I think what they notice first depends on the circumstances of the meeting. for example at a bar or club probably your behind and boobs.

but if you meet someone at work or school, odds are they are not trying to pick you up so they would most likely notice something like the way you dress, your hair or facial features first


----------



## bCreative (Mar 19, 2010)

Looks and her body.


----------



## StereoXGirl (Mar 19, 2010)

I think what a guy notices first really depends on the guy's tastes as well as the girl's attributes, to be honest.

For example, I've been complimented on my eyes first thing by some guys. But there was one guy that I knew for two years before he stopped mid-sentence to say "Hey, you have blue eyes!" lol. I really don't want to know what he was looking at for the two years before that...


----------



## reesesilverstar (Mar 21, 2010)

Well the guys I know have body parts, heights and physiques they pay attention to.
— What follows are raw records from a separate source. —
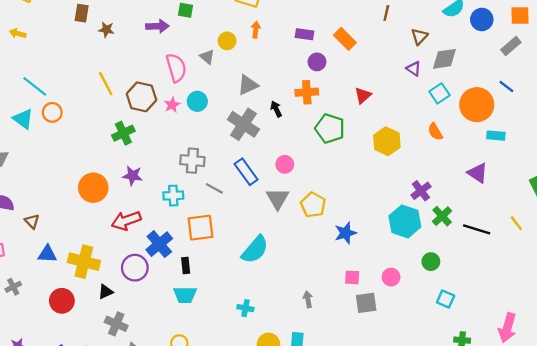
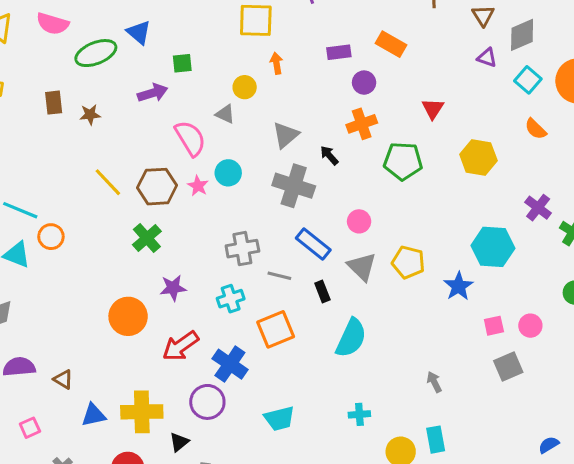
cyan hexagon: (405, 221) -> (493, 247), moved
black rectangle: (186, 266) -> (322, 291), moved
pink square: (352, 277) -> (494, 326), moved

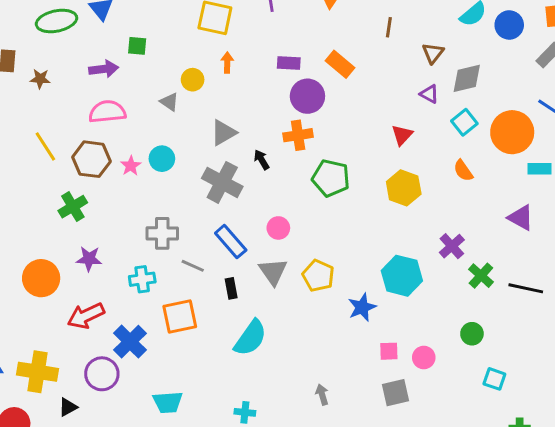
purple circle: (364, 83) -> (307, 96), size x1.5
red triangle: (433, 109) -> (402, 135), moved
pink semicircle: (190, 138) -> (107, 112), moved, turned -75

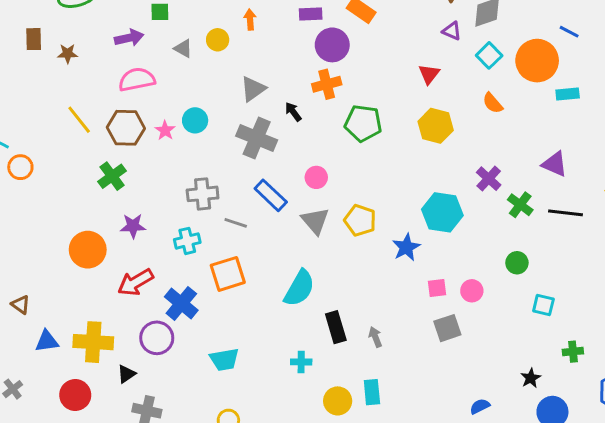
gray triangle: (169, 102) -> (183, 49), moved
purple triangle: (521, 218) -> (555, 164), moved
black rectangle: (231, 288) -> (336, 327), moved, size x1.5

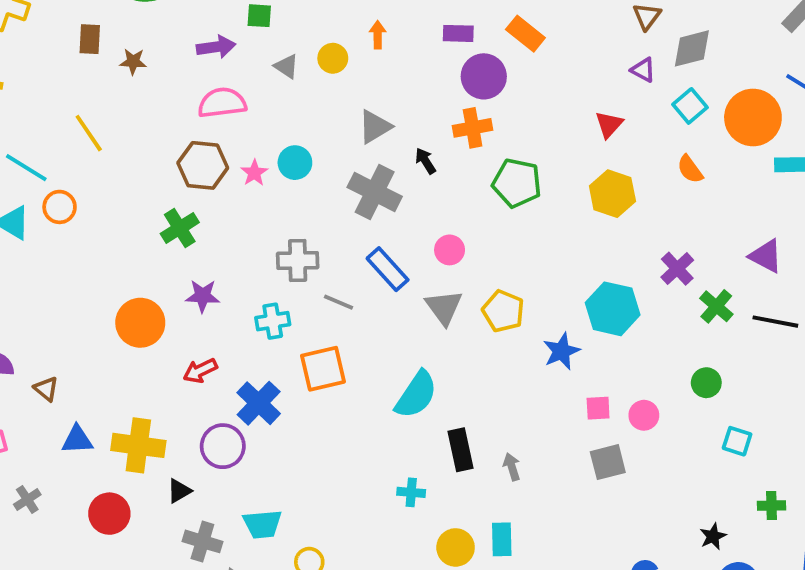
yellow line: (79, 120) -> (89, 133), moved
red arrow: (135, 282) -> (200, 371), size x0.7
cyan trapezoid: (224, 360) -> (262, 524), moved

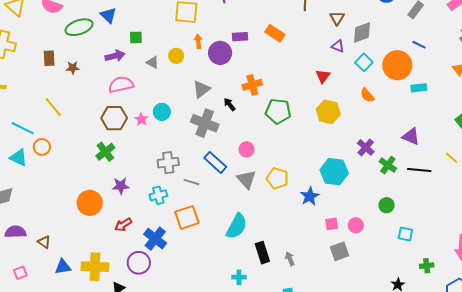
purple circle: (484, 76) -> (220, 53), moved

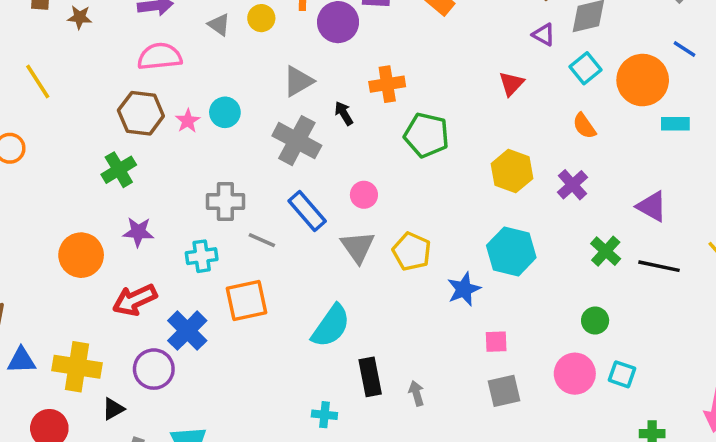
yellow hexagon: (328, 112) -> (512, 171), moved
purple cross: (366, 147) -> (572, 185), moved
red arrow: (123, 225) -> (135, 300), size x1.4
pink circle: (356, 225) -> (575, 374), moved, size x1.5

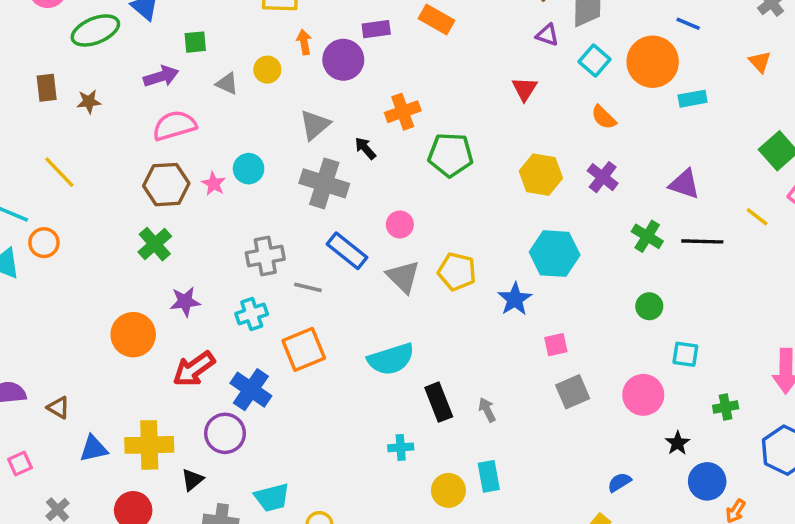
cyan semicircle: (331, 326) -> (391, 359), turned 48
pink circle: (575, 374) -> (643, 395), moved

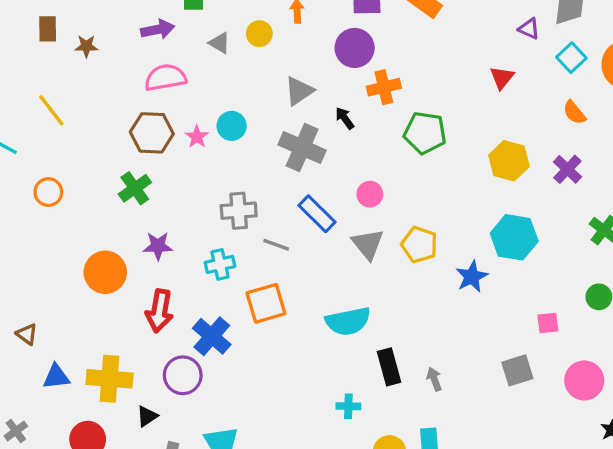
purple circle: (343, 60) -> (355, 48), moved
orange circle: (44, 243) -> (48, 192), moved
pink square: (556, 345) -> (548, 323), moved
red arrow: (194, 369) -> (159, 311), turned -51

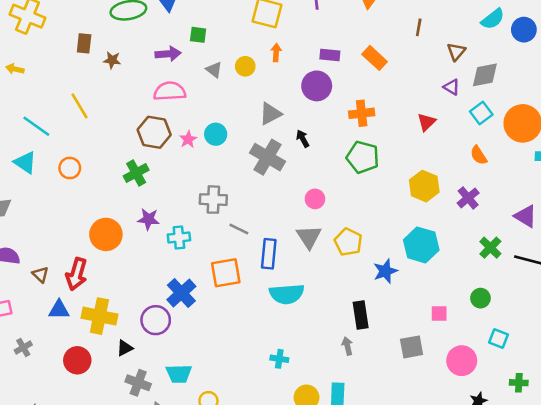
orange cross: (384, 87) -> (362, 113), moved
blue rectangle: (317, 214) -> (269, 254), moved, turned 44
cyan cross: (220, 264) -> (179, 237), moved
red arrow: (159, 311) -> (76, 274), moved
black rectangle: (389, 367) -> (361, 315), moved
Then they go for face.


----------



## Karren (Mar 21, 2010)

Lately the first thing I've been looking at are womens purses followed by shoes. But then again I'm not typical!


----------



## Eyebrights (Mar 25, 2010)

Originally Posted by *Ingrid* /img/forum/go_quote.gif I seriously don't wanna be negative, but I believe 90% of what men notice first about a woman is her boobs and ass. Screw those men who don't want to admit it. I agree.


----------